Matos   ligou no dia seguinte para dizer que iria até Itajubá.

O tal Abdias tinha se mudado com a família para  aquela cidade , onde alegou que moravam parentes , cerca de uns três meses após o crime e lá tinha aberto  uma nova oficina .

Em Itajubá,  se tivesse sorte,  acharia a oficina e o homem do qual tinha o nome e o sobrenome. 

Teve sorte.  O mecânico, agora aposentado, atendia  na venda de peças  e o filho tocava  os  consertos  e  o  negócio.  
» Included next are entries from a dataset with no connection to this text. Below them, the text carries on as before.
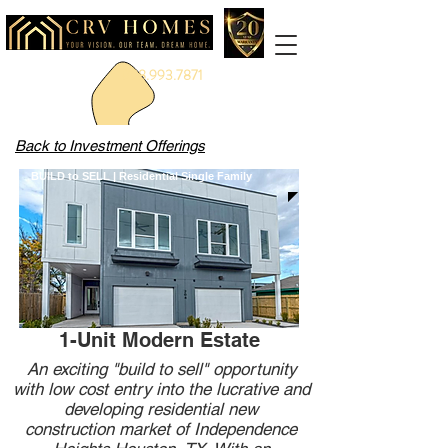
888.993.7871
Back to Investment Offerings
BUILD to SELL | Residential Single Family
1-Unit Modern Estate
An exciting "build to sell" opportunity
with low cost entry into the lucrative and
developing residential new
construction market of Independence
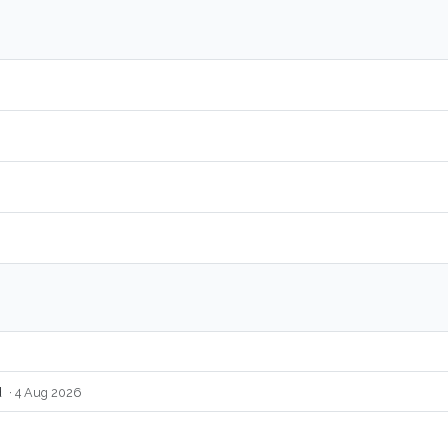
d
· 4 Aug 2026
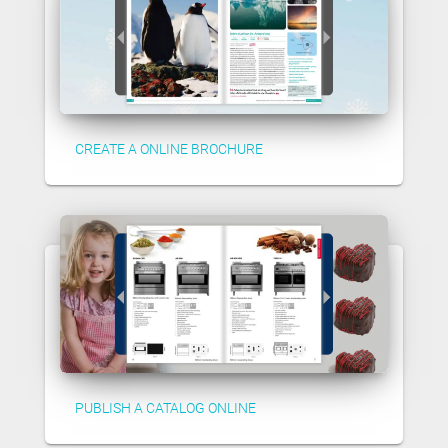
CREATE A ONLINE BROCHURE
PUBLISH A CATALOG ONLINE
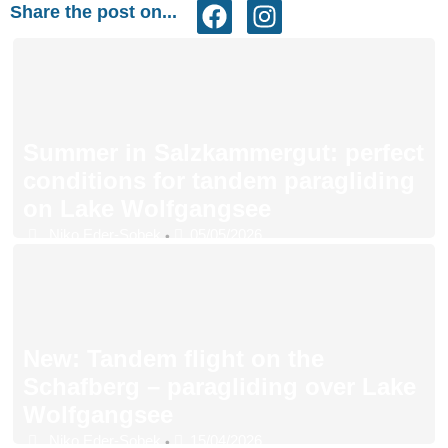
Share the post on...
Summer in Salzkammergut: perfect
conditions for tandem paragliding
on Lake Wolfgangsee
Niko Eder-Sobek
05/05/2026
•
New: Tandem flight on the
Schafberg – paragliding over Lake
Wolfgangsee
Niko Eder-Sobek
15/04/2026
•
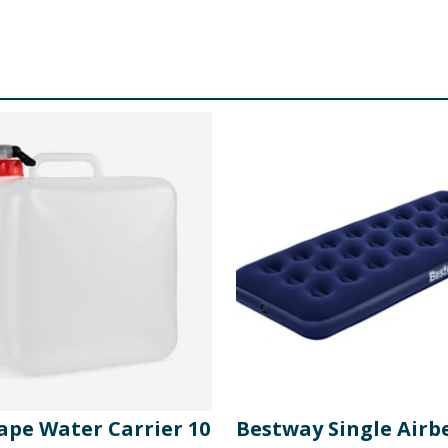
ape Water Carrier 10
Bestway Single Airb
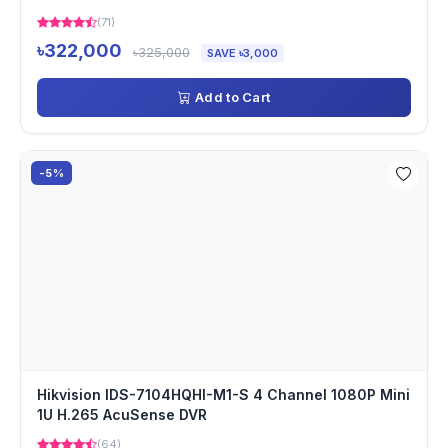
(71)
৳322,000
৳325,000
SAVE ৳3,000
Add to Cart
-5%
Hikvision IDS-7104HQHI-M1-S 4 Channel 1080P Mini
1U H.265 AcuSense DVR
(64)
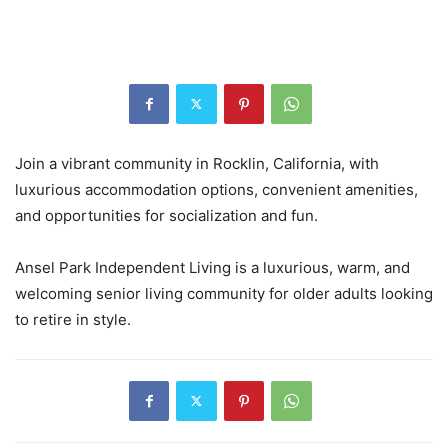
Join a vibrant community in Rocklin, California, with
luxurious accommodation options, convenient amenities,
and opportunities for socialization and fun.
Ansel Park Independent Living is a luxurious, warm, and
welcoming senior living community for older adults looking
to retire in style.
Mas foi difícil extrair algo do velho  Abdias.

 Matos chutou:

_ Seu Abdias, sei que passaram muitos anos, mas a placa daquele Alfa que apareceu lá em Caxambu  era de Passa Quatro, não era ? 
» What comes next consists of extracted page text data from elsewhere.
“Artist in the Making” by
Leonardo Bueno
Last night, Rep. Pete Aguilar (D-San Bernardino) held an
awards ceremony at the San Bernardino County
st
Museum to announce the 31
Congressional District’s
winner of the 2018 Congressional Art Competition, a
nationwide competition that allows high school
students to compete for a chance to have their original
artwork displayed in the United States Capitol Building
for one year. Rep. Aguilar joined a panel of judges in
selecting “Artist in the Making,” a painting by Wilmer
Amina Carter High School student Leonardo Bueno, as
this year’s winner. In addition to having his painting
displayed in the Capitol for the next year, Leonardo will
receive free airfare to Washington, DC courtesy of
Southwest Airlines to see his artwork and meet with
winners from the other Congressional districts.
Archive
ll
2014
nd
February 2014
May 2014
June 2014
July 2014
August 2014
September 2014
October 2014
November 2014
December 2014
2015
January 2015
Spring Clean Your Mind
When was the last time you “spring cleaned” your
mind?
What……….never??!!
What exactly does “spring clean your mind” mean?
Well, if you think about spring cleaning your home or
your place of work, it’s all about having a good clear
O Abdias  empalideceu.  Negou, refugou,  mas,   pressionado, finalmente acedeu.
_”Não digo mais uma palavra.”

Faltava saber  o que acontecera com o material  colhido na cena do crime.  O antigo delegado estava em outras paragens.  De volta a Caxambu,  o  detetive soube que passados  dois meses  do crime a delegacia, ou alguém de lá, enviara a caixa toda para  Juiz de Fora. 

Ligou  à  noite com voz cansada: 

_ “Estou  bloqueado, Maíra. O material  que você queria está em Juiz de Fora.  Você  mesma é quem tem que requisitar. Vou descansar  uns dois dias e volto ao Rio.
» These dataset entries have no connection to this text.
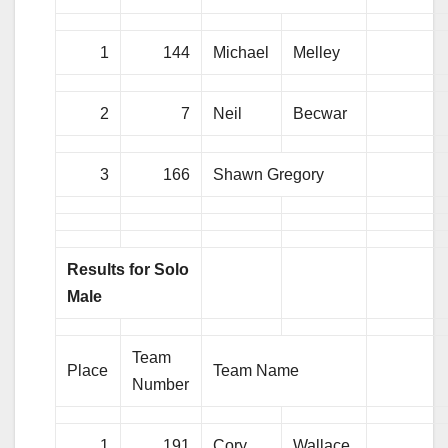
1
144
Michael
Melley
2
7
Neil
Becwar
3
166
Shawn Gregory
Results for Solo
Male
Team
Place
Team Name
Number
1
191
Cory
Wallace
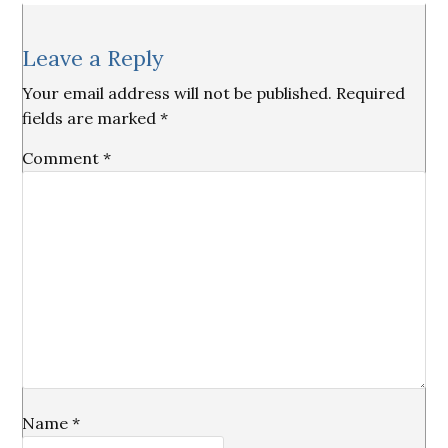
Reader
Leave a Reply
Interactions
Your email address will not be published.
Required
fields are marked
*
Comment
*
Name
*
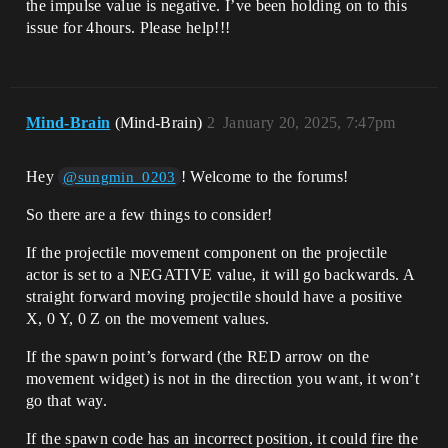
the impulse value is negative. I’ve been holding on to this
issue for 4hours. Please help!!!
Mind-Brain
(Mind-Brain)
2
January 20, 2025, 7:47pm
Hey
! Welcome to the forums!
@sungmin_0203
So there are a few things to consider!
If the projectile movement component on the projectile
actor is set to a NEGATIVE value, it will go backwards. A
straight forward moving projectile should have a positive
X, 0 Y, 0 Z on the movement values.
If the spawn point’s forward (the RED arrow on the
movement widget) is not in the direction you want, it won’t
go that way.
If the spawn code has an incorrect position, it could fire the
Requisitei o material de Juiz de Fora.  Tinha um antigo colega da Faculdade trabalhando lá.  Achar algum material após tanto tempo seria muita sorte.  O colega ajudou e em uma semana mandaram-me a caixa  . 

Fui pessoalmente ao médico-legal  para a abertura da caixa.  Eu e Renata,  minha amiga  perita, finalmente achamos.  No fundo da caixa,  restos de uma camisinha ressecada  que se esfarelou ao ser colocada no  tubo estéril de coleta.  Abracei a amiga e ambas demos vivas  pela velha  camisinha  desintegrada !

_” Sem problemas. Material mais que suficiente para o DNA.   Ligo para você  em cinco dias  com a comparação  das  amostras, esta e a do caso das Laranjeiras.”  Confio na  Renata.

Pelo meio da semana foi  o Matos  que me ligou.

_”Estou de volta ao Rio. Que tal um chope de fim de tarde ? Estou  desidratado. Só havia água e cerveja de garrafa em Caxambu” 

Aceitei na hora. Marcamos  para  a  tarde sexta-feira. Já teria  a resposta de Renata.
Consegui  chegar ao boteco do Gouveia  só às  sete da noite. Lá estava ele em frente ao terceiro chope e aos bolinhos de bacalhau. Tenho de reconhecer, os  do  Gouveia   eram divinos... Feitos lá mesmo. Mas o Matos não queria saber  minha opinião sobre os bolinhos...  Dei-lhe  um beijo estalado em cada bochecha e  disse:
Heitor, hoje eu pago a conta. A Renata  me ligou  agorinha  mesmo.

Tan.... Tan... Taaan....  Os DNAs bateram. Apanhamos o tal Alaor!

Agora é só chamá-lo  para  vir depor na delegacia  como se fosse  rotina de investigação  e  conseguir  a amostra de saliva . Se recusar, teremos que ir ao juiz. De qualquer modo, já  ficará em detenção provisória.